Nowy ekran, nowy rysik
Niby rozdzielczość ta sama, co w N7000, niby też matryca Super AMOLED, a jednak doszło do ciekawej metamorfozy. Otóż zmianie uległa przede wszystkim przekątna ekranu. W Galaxy Note II urosła z 5,3” do 5,5”. Ewoluowały przy okazji proporcje, osiągając wynik 16:9, co pociągnęło za sobą niewielką zmianę podziałki – 720 x 1280 px wraz z zagęszczeniem pikseli, które liczyło 267 ppi.
Dzięki matrycy Super AMOLED kolory były intensywne i nasycone. Czarowały widza cukierkowym obliczem, a widz z przyjemnością ulegał tej magii.

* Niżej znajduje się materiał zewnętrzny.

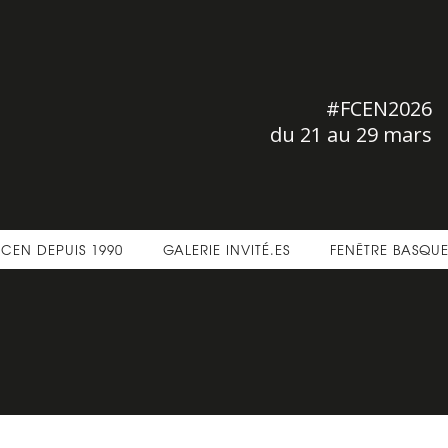
#FCEN2026
du 21 au 29 mars
FCEN DEPUIS 1990
GALERIE INVITÉ.ES
FENÊTRE BASQU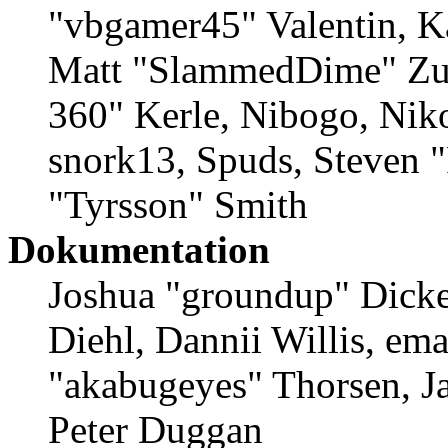
"vbgamer45" Valentin, Ka
Matt "SlammedDime" Zu
360" Kerle, Nibogo, Niko
snork13, Spuds, Steven 
"Tyrsson" Smith
Dokumentation
Joshua "groundup" Dicke
Diehl, Dannii Willis, em
"akabugeyes" Thorsen, Ja
Peter Duggan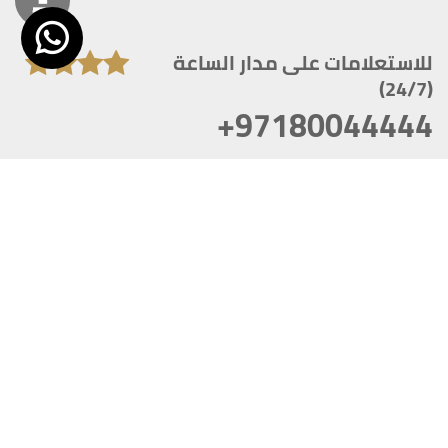
للاستعلامات على مدار الساعة
(24/7)
+97180044444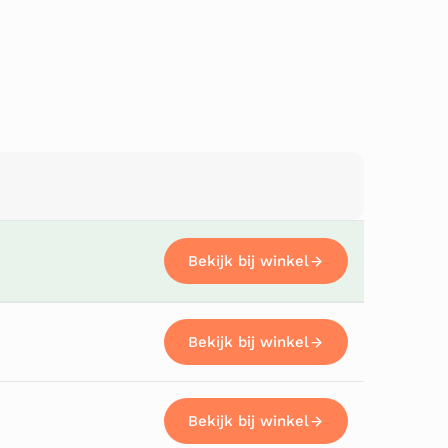
Bekijk bij winkel
Bekijk bij winkel
Bekijk bij winkel
Bekijk bij winkel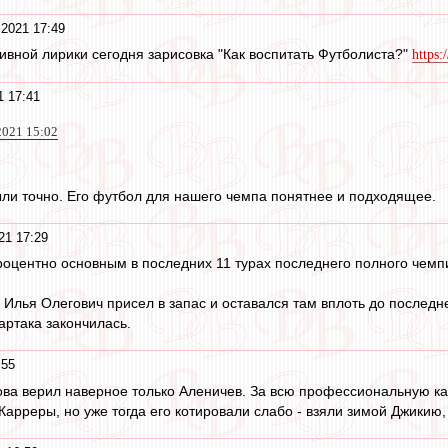
 2021 17:49
ивной лирики сегодня зарисовка "Как воспитать Футболиста?"
https:
1 17:41
2021 15:02
ыли точно. Его футбол для нашего чемпа понятнее и подходящее.
21 17:29
процентно основным в последних 11 турах последнего полного чемп
 Илья Олегович присел в запас и оставался там вплоть до последне
ртака закончилась.
:55
ва верил наверное только Аленичев. За всю профессиональную ка
Карреры, но уже тогда его котировали слабо - взяли зимой Джикию, 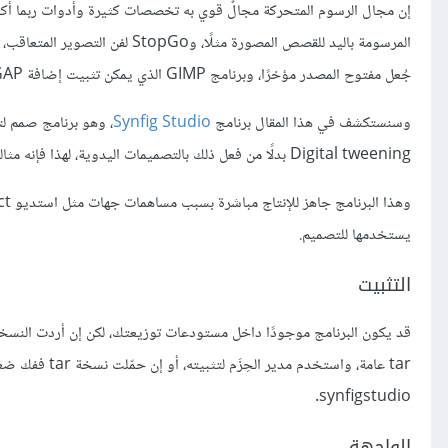
جُعل مفتوح المصدر مؤخرًا، وبرنامج GIMP الذي يمكن تثبيت إضافة GAP للرسوم المتحركة فيه، وغيرهم كثير.
وسنستكشف في هذا المقال برنامج
Synfig Studio
Digital tweening بدلًا من فعل ذلك بالتصميمات اليدوية، لهذا فإنه مثالي في حالة الفنان المستقل أو فريق صغير الحجم.
يستخدمها للتصميم.
التثبيت
قد يكون البرنامج موجودًا داخل مستودعات توزيعتك، لكن إن أردت النسخ
synfigstudio.
الواجهة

W obudowie nowej odsłony Galaxy Note gościł rysik S-Pen. Znany i ceniony z pierwszej generacji, choć tym razem usprawniony. Do obsługi zadań nie trzeba było w ogóle dotykać ekranu. Wystarczyło trzymać gadżet tuż ponad szklaną taflą, reszta działa się sama.
Co ciekawe, przeskok wielkościowy ekranu nie spowodował zwiększenia ciężaru. Galaxy Note II, choć większy, ważył tylko 5 gramów więcej niż Galaxy Note N7000.